▶ [BRIEF]:
Copy every entry exactly as given, minus the images.

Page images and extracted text
• • • •
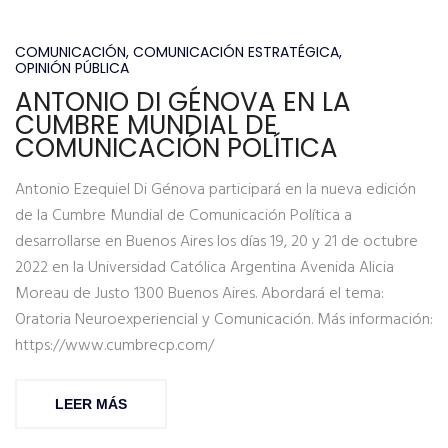
COMUNICACIÓN
,
COMUNICACIÓN ESTRATÉGICA
,
OPINIÓN PÚBLICA
ANTONIO DI GÉNOVA EN LA
CUMBRE MUNDIAL DE
COMUNICACIÓN POLÍTICA
Antonio Ezequiel Di Génova participará en la nueva edición
de la Cumbre Mundial de Comunicación Política a
desarrollarse en Buenos Aires los días 19, 20 y 21 de octubre
2022 en la Universidad Católica Argentina Avenida Alicia
Moreau de Justo 1300 Buenos Aires. Abordará el tema:
Oratoria Neuroexperiencial y Comunicación. Más información:
https://www.cumbrecp.com/
LEER MÁS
• • • •
▶ [RESPONSE TO THE EXERCISE]:
COMUNICACIÓN
,
COMUNICACIÓN ESTRATÉGICA
,
OPINIÓN PÚBLICA
ANTONIO DI GÉNOVA EN LA
CUMBRE MUNDIAL DE
COMUNICACIÓN POLÍTICA
Antonio Ezequiel Di Génova participará en la nueva edición
de la Cumbre Mundial de Comunicación Política a
desarrollarse en Buenos Aires los días 19, 20 y 21 de octubre
2022 en la Universidad Católica Argentina Avenida Alicia
Moreau de Justo 1300 Buenos Aires. Abordará el tema:
Oratoria Neuroexperiencial y Comunicación. Más información:
https://www.cumbrecp.com/
LEER MÁS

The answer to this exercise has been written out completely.